Lexi
"Lexi still never asks, 'why me?'"
- Lexi's mom, Christen
To help PCFLV continue to support kids like Lexi and their family, please donate monetarily or schedule a blood donation in Lexi's honor.
 
 
30 Days/30 Stories
September is Pediatric Cancer Awareness Month. At PCFLV, we are committed to spreading the GOLD all year long. However, in September, we truly make it our mission. 30 Days, 30 Stories celebrates the children we know and love and the brave battles they fight and have fought, with their families by their sides. In celebrating these beautiful children and their stories, we hope to inspire you to join us in our mission to SPREAD THE GOLD in September and all year long!

September 3rd
The winter of 2015 was like any other winter. We had our run of bugs in the house. Then Lexi spiked a high fever. After several days it hit 105, so I took her to the pediatrician. He thought it was the flu, but said if she still had a fever in a few days to come back. When we saw him again on Friday, he suggested we go to the ER for fluids and blood work. He didn't say it, but he knew, and I still call him magic for that. Next thing I know, we are in the ER and they were drawing more blood and asking more questions. They used the weekend to increase her blood counts before the bone marrow biopsy. I am grateful that we had to weekend to process what was coming. Monday confirmed her diagnosis. Tuesday, February 10 2015, at the age of 3 years 3 months, Lexi started chemo.

We spent the next two years, three months, and eight days in treatment, not that I counted.
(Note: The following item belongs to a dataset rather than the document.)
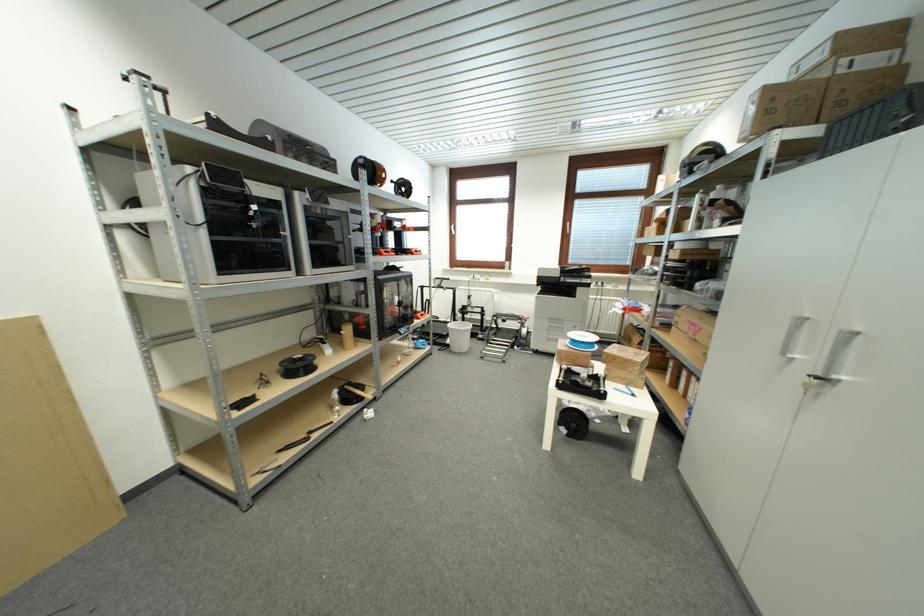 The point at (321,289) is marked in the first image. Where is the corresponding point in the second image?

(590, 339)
Throughout treatment, there were a few hospital stays for chemo, and many more for fevers and infections. There was a long stretch where we couldn't go a month without a trip to the ER. She ended up with meningitis at one point. And from there, it became a 50/50 shot that any ER trip would end in a 24-hour hospital stay. One time, they sent us home after 24 hours only to call us back 2 hours later when her blood cultures came back positive. Then most stays became 48-hour stays. Lexi kept a good attitude through all of this crazy. I've often said that 3 was a good age to be diagnosed. She never questioned why she has to do what other kids don't. This was just her normal.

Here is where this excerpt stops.